Tero Kuittinen, analyst with GC Research, attributed the drop in Nokia’s popularity to the delay in coming out with touch screen phones, which allowed South Korea’s Samsung Electronics Co Ltd and LG Electronics Inc to win share.

“Koreans are now rapidly moving downmarket and targeting the youth segment with cheap touch-screen phones like the LG Cookie. This is why it’s crucial Nokia picks up speed and gets cheap touch devices out as soon as possible,” Kuittinen said.

Nokia sold 2.6 million of its first touch-screen phone, the 5800 model, in the January-March quarter — but has yet to introduce more touch-screen phones for the mass market.

“The 5800 was a great start for Nokia in addressing this global youth market, but it needs sibling models and spin-offs right now; the Koreans are churning out new touch devices on a monthly basis,” Kuittinen said.

BRAND WARS

Nokia sells the most mobile handsets in the world, but Chief Executive Olli-Pekka Kallasvuo has repeatedly stated the company’s ambition to win the global popularity contest as well, contending with such well-known brands as Coca-Cola.

In the latest annual Interbrand rankings, Nokia was the highest-rated non-U.S. brand but stood fifth globally, with its $35.9 billion value just behind General Electric.

“It is a sign that competition for the hearts and minds of young mobile users has intensified over the past year,” said Neil Mawston from Strategy Analytics.

“Younger users are important because they can be opinion leaders and trend leaders. Nokia will need to discover why its heartshare has been slipping, and take actions to ensure it does not translate into lost market share,” Mawston said.

Nokia’s global market share fell slightly to 36 percent in the first quarter of 2009, with Samsung and LG gaining ground and controlling 19 and 10 percent of the market, respectively.

The Habbo survey numbers exclude some key emerging markets, including India and China, where Nokia is the market leader. The average age of respondents varied between 13 and 16 years in different countries.

The Sony Ericsson joint venture of Japan’s Sony Corp and Sweden’s, which has a stronger position in developed markets, was the second most favored mobile phone brand among teens. However, its support also slipped from last year, to 18 percent from 21 percent.

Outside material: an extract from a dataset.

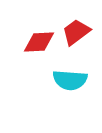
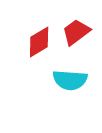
red diamond: rotated 28 degrees counterclockwise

Motorola Inc dropped to sixth place from third last year, bypassed by Samsung, LG Electronics and Apple Inc.

“Amazing to see the resilience of Sony Ericsson and the collapse of Motorola ... Perhaps Sony Ericsson has better chances than I think,” said Bernstein analyst Pierre Ferragu.

Motorola’s market share fell to 6 percent in the first quarter, while Sony Ericsson controlled 5 percent of the market.

All handset vendors are suffering this year from plunging demand, with the overall mobile phone market expected to shrink 10 percent in 2009 as consumers rein in spending and handset sellers try to clear out unsold phones.